A study by Brighton and Sussex Medical School has found a third of meat eaters who take part in Meat Free Monday go fully vegetarian after five years.
23 August 2021
The new study by Brighton and Sussex Medical School (BSMS) and Meat Free Monday (MFM) – published in the science journal Appetite – also found 20% of those who engaged with programmes like MFM became vegetarian or vegan within 3-5 years.
The MFM campaign was launched by Paul, Mary and Stella McCartney in 2009, and aims to encourage and support people to reduce their meat consumption in order to help slow climate change and conserve precious natural resources, as well as improving their health. You can see a call to action by Paul McCartney on YouTube, where he also performs his song Meat Free Monday.
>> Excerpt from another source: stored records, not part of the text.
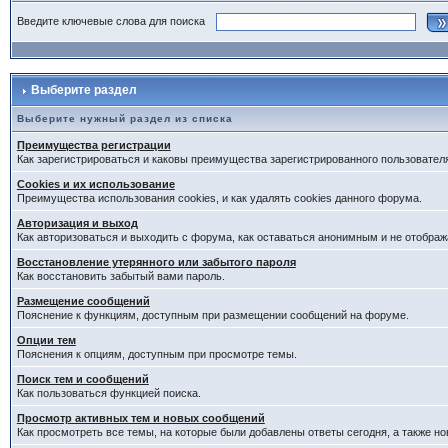
Введите ключевые слова для поиска
Выберите раздел
Выберите нужный раздел из списка
Преимущества регистрации
Как зарегистрироваться и каковы преимущества зарегистрированного пользовател
Cookies и их использование
Преимущества использования cookies, и как удалять cookies данного форума.
Авторизация и выход
Как авторизоваться и выходить с форума, как оставаться анонимным и не отображ
Восстановление утерянного или забытого пароля
Как восстановить забытый вами пароль.
Размещение сообщений
Пояснение к функциям, доступным при размещении сообщений на форуме.
Опции тем
Пояснения к опциям, доступным при просмотре темы.
Поиск тем и сообщений
Как пользоваться функцией поиска.
Просмотр активных тем и новых сообщений
Как просмотреть все темы, на которые были добавлены ответы сегодня, а также н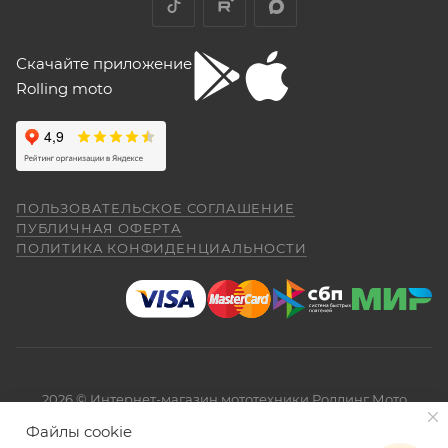
Скачайте приложение
Rolling moto
ПОЛЬЗОВАТЕЛЬСКОЕ СОГЛАШЕНИЕ
ПУБЛИЧНАЯ ОФЕРТА
ПОЛИТИКА КОНФИДЕНЦИАЛЬНОСТИ
2026 © Интернет-магазин мототехники Роллинг Мото
Файлы cookie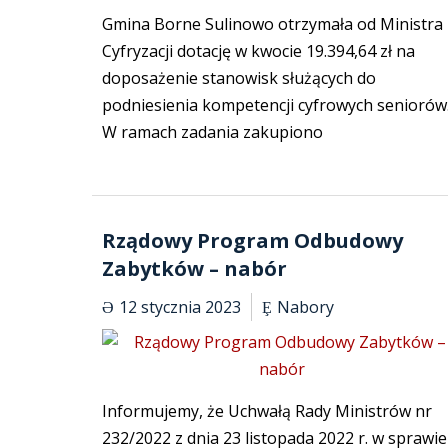
Gmina Borne Sulinowo otrzymała od Ministra
Cyfryzacji dotację w kwocie 19.394,64 zł na
doposażenie stanowisk służących do
podniesienia kompetencji cyfrowych seniorów
W ramach zadania zakupiono
Rządowy Program Odbudowy
Zabytków – nabór
12 stycznia 2023
Nabory
Informujemy, że Uchwałą Rady Ministrów nr
232/2022 z dnia 23 listopada 2022 r. w sprawie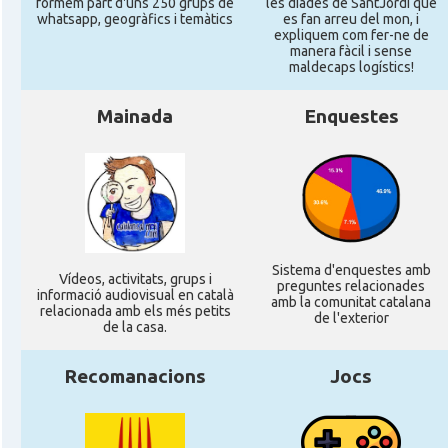
formem part d'uns 250 grups de
les diades de SantJordi que
whatsapp, geogràfics i temàtics
es fan arreu del mon, i
Consolat
Consolat general a Perpinyà
expliquem com fer-ne de
manera fàcil i sense
maldecaps logí­stics!
Consolat
Consolat general a Strasbourg
Mainada
Enquestes
Consolat
Consolat general a Toulouse
Ambaixada
Ambaixada espanyola a França
* + ambaixades i consolats
Sistema d'enquestes amb
Ví­deos, activitats, grups i
preguntes relacionades
informació audiovisual en català
amb la comunitat catalana
relacionada amb els més petits
de l'exterior
de la casa.
Recomanacions
Jocs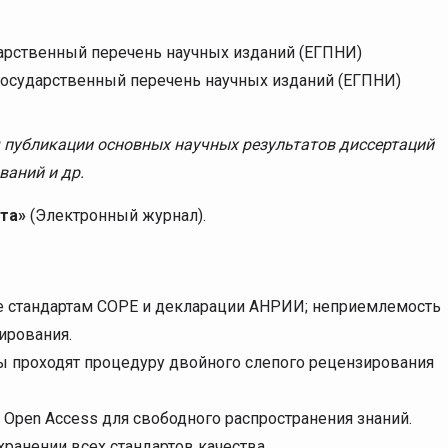
дарственный перечень научных изданий (ЕГПНИ)
государственный перечень научных изданий (ЕГПНИ)
 публикации основных научных результатов диссертаций
ваний и др.
та»
(Электронный журнал).
е стандартам COPE и декларации АНРИИ; неприемлемость
ирования.
лы проходят процедуру двойного слепого рецензирования
 Open Access для свободного распространения знаний.
хранении всех стандартов качества.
Paul McCartney said: “By skipping animal products one day a week, the environmental impact is substantial. For example, if every person in Great Britain skipped meat for one day, it would reduce our carbon footprint by more than if every car was taken off the road for a whole day! For those people who end up moving to a completely veggie diet, there is obviously an even greater environmental impact.”
Mary, Sir Paul and Stella McCartney
Dr Richard de Visser
Dr Richard de Visser, Reader in Psychology at BSMS and lead author of the study, added: “Our study showed that behaviour change campaigns like MFM are most effective if they can maintain people’s active engagement. We now need to work on developing the best ways to keep this engagement, through providing the kind of support, information and advice that participants want.”
One of the participants in the study, Nick, said: “We did it a few Mondays in a row. And then it turned into sort of most weekdays, then all weekdays – and then all weekdays and most weekends. Then, even when I was eating out, I was just choosing not to eat meat as well.”
Another participant, Adam, said: “You don’t start taking up jogging and run a marathon straight away: you break yourself in gradually. I think that’s possibly the way to do it, and it certainly was to me.”
The study involved a mixed-method exploration of the behaviour and beliefs associated with reducing or eliminating meat consumption. An online questionnaire was completed by 655 people registered on the MFM website as meat eaters, followed up by 18 in-depth interviews.
Brighton and Sussex Medical School (BSMS) is partnership between the Universities of Brighton and Sussex and the local NHS health community, and seeks to identify research areas in medicine which can make a rapid and real difference to improving medical treatment to deliver more personalised healthcare for patients.